--- The input ---
○ ○ ○ ○ ○
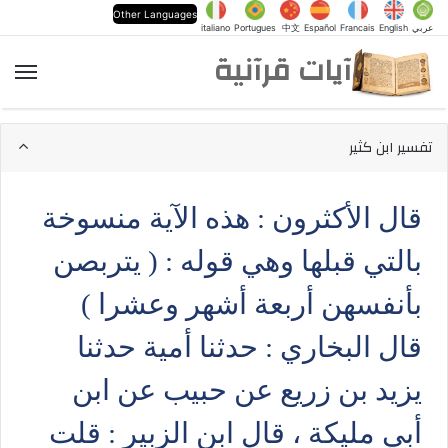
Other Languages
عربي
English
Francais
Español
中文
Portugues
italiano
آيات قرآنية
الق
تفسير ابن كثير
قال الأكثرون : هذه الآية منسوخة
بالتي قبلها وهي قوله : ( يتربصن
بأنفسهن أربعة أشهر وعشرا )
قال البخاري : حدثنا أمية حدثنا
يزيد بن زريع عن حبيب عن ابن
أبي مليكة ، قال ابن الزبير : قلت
○ ○ ○ ○ ○
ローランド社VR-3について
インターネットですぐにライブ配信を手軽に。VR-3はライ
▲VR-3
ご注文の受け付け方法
○ ○ ○ ○ ○
--- Problem requirements ---
Output, from the data above, the lines from the line with "Other Languages" to the line with "أبي مليكة ، قال ابن الزبير : قلت" exactly as they stand, both ends included and nothing else.

--- Task result ---
Other Languages
عربي
English
Francais
Español
中文
Portugues
italiano
آيات قرآنية
الق
تفسير ابن كثير
قال الأكثرون : هذه الآية منسوخة
بالتي قبلها وهي قوله : ( يتربصن
بأنفسهن أربعة أشهر وعشرا )
قال البخاري : حدثنا أمية حدثنا
يزيد بن زريع عن حبيب عن ابن
أبي مليكة ، قال ابن الزبير : قلت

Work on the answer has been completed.